Iran’s actions threatened the possible restoration of the 2015 six-party nuclear deal, Blinken said in a statement.
“The only outcome of such a path will be a deepening nuclear crisis and further economic and political isolation for Iran,” he said.
Earlier on Thursday, the International Atomic Energy Agency (IAEA) said the removal of 27 surveillance cameras used by the UN nuclear watchdog to monitor Tehran’s activities could deal a “fatal blow” to negotiations to revive a landmark deal.
The original agreement, known as the Joint Comprehensive Plan of Action (JCPOA), aimed at preventing Iran from developing nuclear weapons.
It was unilaterally abrogated in 2018 by the US administration of Donald Trump, and Iran has slowly resumed activities that have violated its commitments to the deal.
Since coming to office in January 2021, US President Joe Biden has sought to revive the agreement, by offering to lift sanctions on the country in exchange for Tehran agreeing to limitations and monitoring of its nuclear development programme.
Rather than address the IAEA’s concerns, Blinken said, Iran’s response was instead “to threaten further nuclear provocations and further reductions of transparency. ”

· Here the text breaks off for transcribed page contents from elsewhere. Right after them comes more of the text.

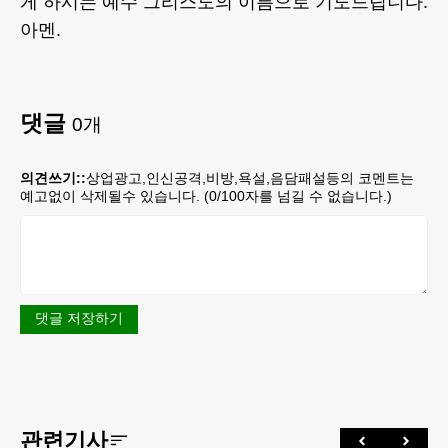
게 하시는 예수 그리스도의 이름으로 기도드립니다.
아멘.
댓글
0
개
의견쓰기::
상업광고,인신공격,비방,욕설,음담패설등의 코멘트는
예고없이 삭제될수 있습니다. (
0
/100자를 넘길 수 없습니다.)
댓글 저장하기
관련기사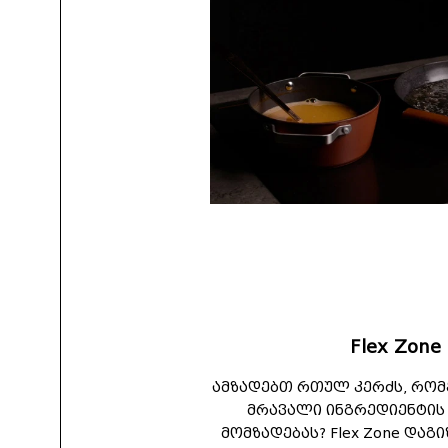
Flex Zone
ამზადებთ რთულ კერძს, რო
მრავალი ინგრედიენტის
მომზადებას? Flex Zone დაგ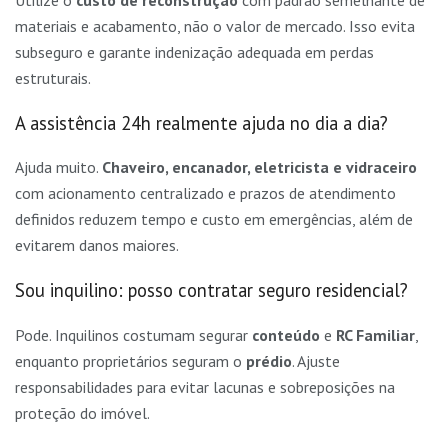
materiais e acabamento, não o valor de mercado. Isso evita
subseguro e garante indenização adequada em perdas
estruturais.
A assistência 24h realmente ajuda no dia a dia?
Ajuda muito.
Chaveiro, encanador, eletricista e vidraceiro
com acionamento centralizado e prazos de atendimento
definidos reduzem tempo e custo em emergências, além de
evitarem danos maiores.
Sou inquilino: posso contratar seguro residencial?
Pode. Inquilinos costumam segurar
conteúdo
e
RC Familiar
,
enquanto proprietários seguram o
prédio
. Ajuste
responsabilidades para evitar lacunas e sobreposições na
proteção do imóvel.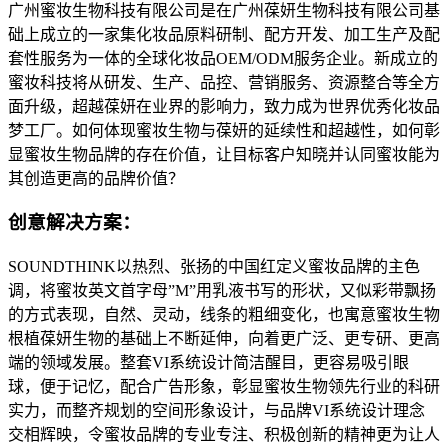
广州蜜妆生物科技有限公司是在广州葆妍生物科技有限公司基
础上成立的一家集化妆品原料研制、配方开发、加工生产及配
套性服务为一体的全球化妆品OEM/ODM服务企业。新成立的
蜜妆科技将从研发、生产、品控、营销服务、资源整合等全方
面升级，超越葆妍在业界的影响力，致力成为世界优秀化妆品
梦工厂。如何体现蜜妆生物与葆妍的延续性和超越性，如何彰
显蜜妆生物品牌的存在价值，让目标客户知晓并认同蜜妆能为
其创造更高的品牌价值？
创意解决方案：
SOUNDTHINK以热烈、张扬的中国红定义蜜妆品牌的主色
调，将蜜妆英文首字母”M”用乳液书写的形状，又似彩带飘扬
的方式表现，自然、灵动，线条的粗细变化，也寓意蜜妆生物
根植葆妍生物的基础上不断延伸，向着更广泛、更专研、更高
端的领域发展。整套VI系统设计简洁醒目，更容易吸引眼
球，便于记忆，配合广告形象，彰显蜜妆生物领先行业的科研
实力，而整齐规划的空间形象设计，与品牌VI系统设计理念
交相辉映，令蜜妆品牌的专业专注、积极创新的精神更为让人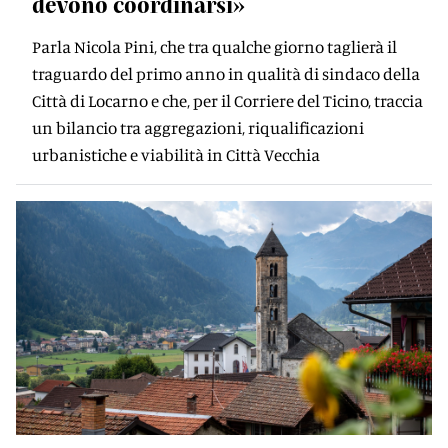
devono coordinarsi»
Parla Nicola Pini, che tra qualche giorno taglierà il
traguardo del primo anno in qualità di sindaco della
Città di Locarno e che, per il Corriere del Ticino, traccia
un bilancio tra aggregazioni, riqualificazioni
urbanistiche e viabilità in Città Vecchia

“Such steps would be counterproductive and would further complicate our efforts to return to full implementation of the JCPOA,” he said.
Blinken stressed that the basis to revive the JPCOA has been on the table since March, but said Iran was holding it up with “additional demands that are extraneous” to the agreement.
One Iranian demand holding up a deal has been that the United States removes its official terrorist group designation from the country’s powerful Islamic Revolutionary Guards Corps.
The Biden administration has rejected that demand, saying the issue is unconnected to the JPCOA.